ASX-listed Volante Group has announced a small increase in net profits for the six months ending December. But a focus on growing its services business contributed to a 20 per cent fall in hardware revenues.
The half-yearly figures detailed a rise in net profits from $3.1 million to $3.3 million on revenues of $201 million. The acquisition of Ipex early last year meant revenues were not comparable with the same period of 2003.
Announcing the results, group managing director, Ian Penman, said the growth reflected an ability to win government and corporate business in the 200- to 500-seat mid-market.
Penman, who joined Volante in October, said he had a mandate to build a services-led business.
Managed services contributed $42 million to Volante Systems' first half revenues of $196.7 million - with hardware sales totalling $107 million, and $48 million accrued through software sales.
Hardware sales were down 20 per cent, which Penman blamed on a lack of internal focus rather than external factors such as the change of government buying policy cited recently by Optima.
"The focus came off the Ipex and procurement business as we started to invest effort and time into the services business," he said.
"But we have readjusted that by appointing a sales manager for the Ipex business and we are developing a specialised sales force around him.
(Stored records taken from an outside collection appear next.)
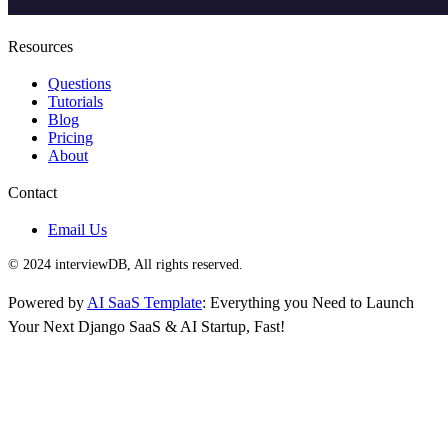
Resources
Questions
Tutorials
Blog
Pricing
About
Contact
Email Us
© 2024 interviewDB, All rights reserved.
Powered by
AI SaaS Template
: Everything you Need to Launch
Your Next Django SaaS & AI Startup, Fast!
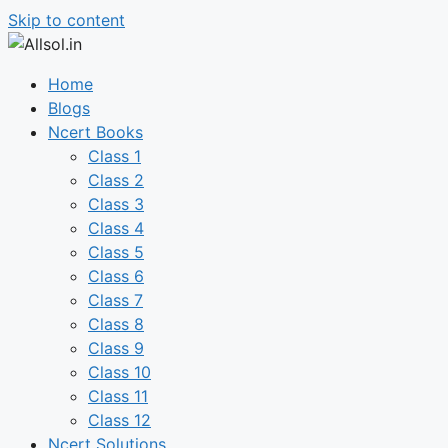
Skip to content
Home
Blogs
Ncert Books
Class 1
Class 2
Class 3
Class 4
Class 5
Class 6
Class 7
Class 8
Class 9
Class 10
Class 11
Class 12
Ncert Solutions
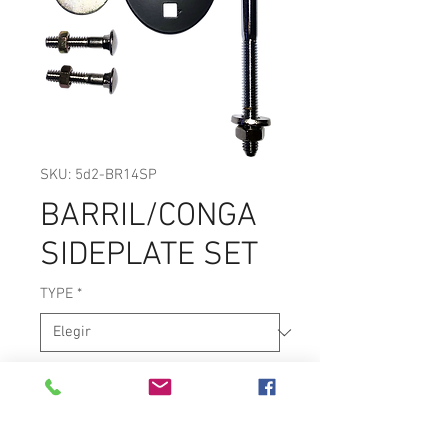
SKU: 5d2-BR14SP
BARRIL/CONGA
SIDEPLATE SET
TYPE
*
BARRIL OR CONGA SIDEPLATE SET.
So I think you'll see that gap in our business starting to close."
Former national education sales manager at Acer, Michael Cefai, was appointed Ipex sales manager in December.
"He will be addressing the same sort of markets as he did with them - government, education and large corporates," Penman said.
In terms of strategy for 2005 the company sees services as a way of increasing cross-selling opportunities and revenues.
"Managed services in particular provide an annuity stream, it provides a much closer engagement with the customer and gives us the opportunity to introduce professional services into the same organisation," Penman said.